A two-year collaboration between Ashland Hercules Water Technologies (AHWT) and BASF Nederland B.V. has shown that using a combination of ultrasonic microbiological control and corrosion inhibitors can dramatically reduce total cost of operations and enhance environmental performance.

BASF Nederland decided to assess cooling water treatment in 2007 at its resin production plant in Nijehaske. The 150-m³ half-open cooling water circuit there provides indirect cooling of chillers and direct process cooling.

The evaluation revealed the need for a new dosing and storage system for chemical treatment.

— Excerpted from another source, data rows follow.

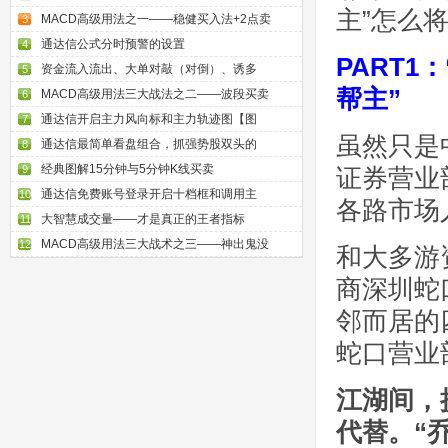
主”怎么
MACD高级用法之一——稳健买入法+2点卖
3
通达信公式分时预警的设置
4
PART
资金流入流出、大单对敲（对倒）、诱多
5
帮主”
MACD高级用法三大战法之二——波段买卖
6
通达信开启主力风向标和主力轨迹图【图
7
虽然只是
通达信最简单看盘组合，抓强势股双头的
8
经典图解15分钟与5分钟K线买卖
9
证券营业
通达信免费账号登录开启十档框和调用主
10
各路市场
大智慧成交量——才是真正的王者指标
11
MACD高级用法三大战术之三——神出鬼没
12
和大多游
商深圳蛇
邻而居的
蛇口营业
江湖间，
代替。“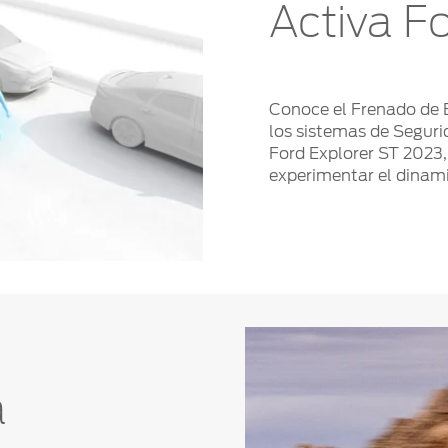
Activa F
Conoce el Frenado de 
los sistemas de Segur
Ford Explorer ST 2023
experimentar el dinam
a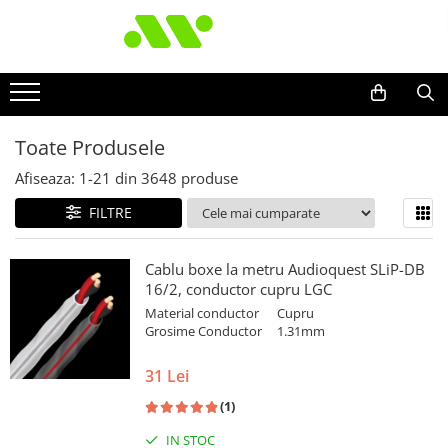
Toate Produsele
Afiseaza:
1-
21
din
3648
produse
FILTRE
Cablu boxe la metru Audioquest SLiP-DB
16/2, conductor cupru LGC
Material conductor
Cupru
Grosime Conductor
1.31mm
31 Lei
(1)
IN STOC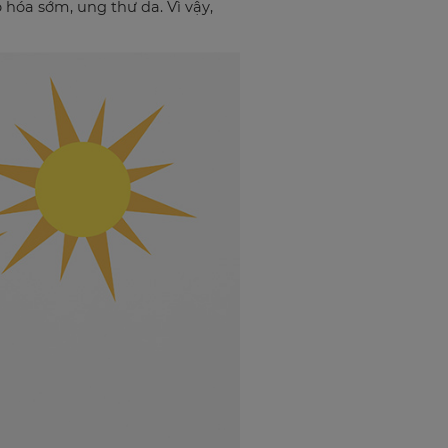
hóa sớm, ung thư da. Vì vậy,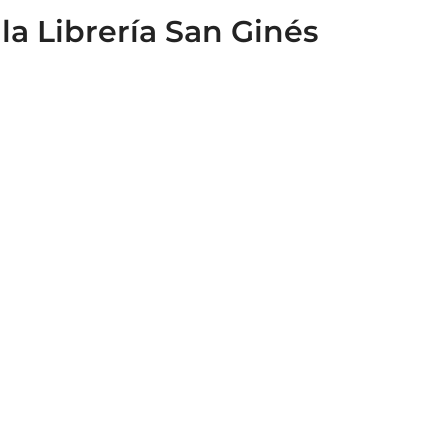
a Librería San Ginés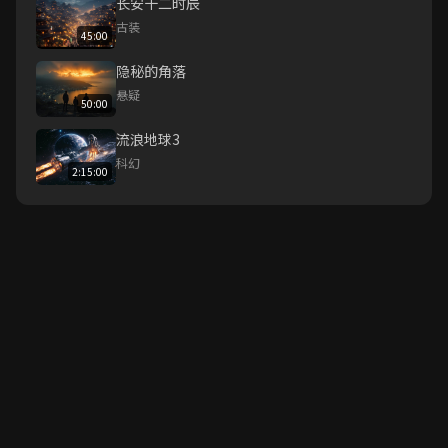
长安十二时辰
古装
45:00
隐秘的角落
悬疑
50:00
流浪地球3
科幻
2:15:00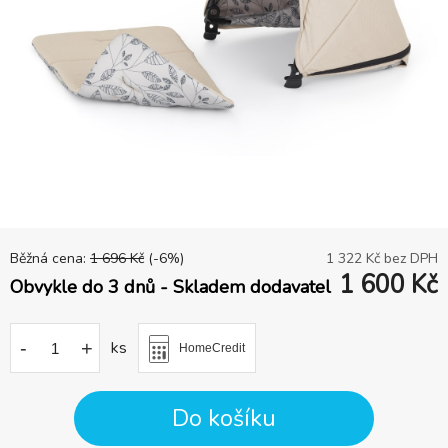
Běžná cena:
1 696
Kč
(-
6
%)
1 322
Kč bez DPH
1 600
Kč
Obvykle do 3 dnů - Skladem dodavatel
-
+
ks
HomeCredit
Do košíku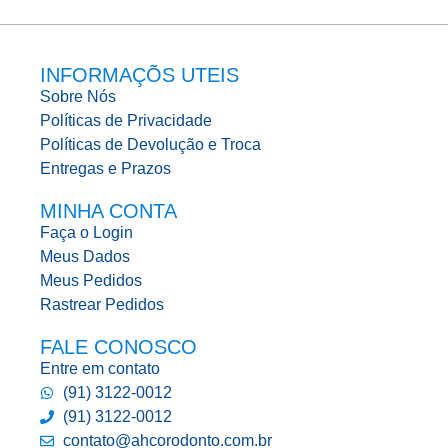
INFORMAÇÕS UTEIS
Sobre Nós
Políticas de Privacidade
Políticas de Devolução e Troca
Entregas e Prazos
MINHA CONTA
Faça o Login
Meus Dados
Meus Pedidos
Rastrear Pedidos
FALE CONOSCO
Entre em contato
(91) 3122-0012
(91) 3122-0012
contato@ahcorodonto.com.br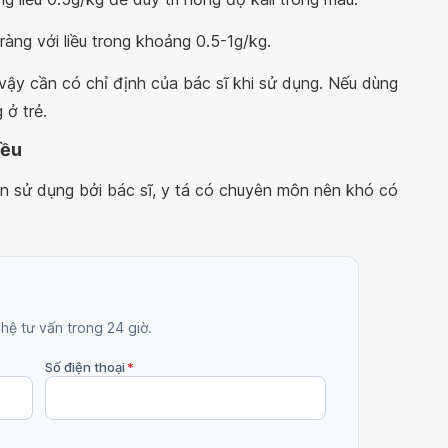
ràng với liều trong khoảng 0.5-1g/kg.
vì vậy cần có chỉ định của bác sĩ khi sử dụng. Nếu dùng
 ở trẻ.
iều
sử dụng bởi bác sĩ, y tá có chuyên môn nên khó có
 hệ tư vấn trong 24 giờ.
Số điện thoại
*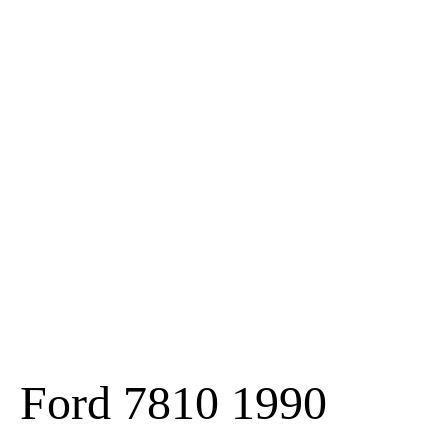
Ford 7810 1990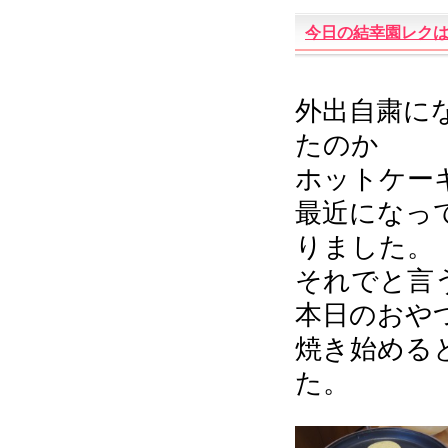
今日の結幸園レクは
外出自粛に
たのか
ホットケー
最近になっ
りました。
それでと言
本日のおやつ
焼き始める
た。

Cost to fulfill all legal requirements for a new system of three 1,000-L. chemical storage containers, including frost protection and a heater as well as new dosing and measurement equipment, would have totaled around €25,000 ($33,225).

Realizing that the European Union's Integrated Pollution Prevention and Control (IPPC) directive soon would be adopted (codified January 15, 2008), the company wanted the best available technology (BAT).

Key Considerations
BASF used nine criteria to review available water-treatment programs.
  1. emission to surface water;
  2. prevention of substances' leaks from the production process;
  3. energy consumption;
  4. potential leakage of cooling water additives;
  5. storage of the additives;
  6. application of alternative (non-chemical) cooling-water treatment;
  7. selection of cooling water additives;
  8. optimization of additives' application; and
  9. reduction of water consumption
The overriding objective was to evaluate a program's environmental performance and its potential to improve the plant's environmental footprint.

BASF followed the guidelines in the IPPC document for reduction of emissions of chemical substances to water. In line with the BAT approach, the company decided to reduce emissions to the aquatic environment by:
  • replacing the present chemical storage and dosing installation;
  • upgrading the dosing and control equipment for cooling water treatment;
  • switching microbiological treatment of cooling water from bleach dosage to an ultrasonic system; and
  • changing the present corrosion inhibitor to an environmentally friendly one that doesn't need sulfuric acid for pH adjustment.

BASF, of course, also considered cost in evaluating an effective water-treatment program.




The company determined that Ashland's Sonoxide ultrasonic water-treatment system was an essential part of an optimal overall program. "We looked into the best available treatment technology for our cooling water system and the benefits of Ashland's program are clear and simple — it just works," says Eduard de Baat, senior process engineer, BASF.

Engineers from BASF and AHWT worked together to replace the dosing and storage systems for cooling water chemicals and install a Sonoxide B25 system together with an Ashland Onguard E controller in combination with a corrosion rack.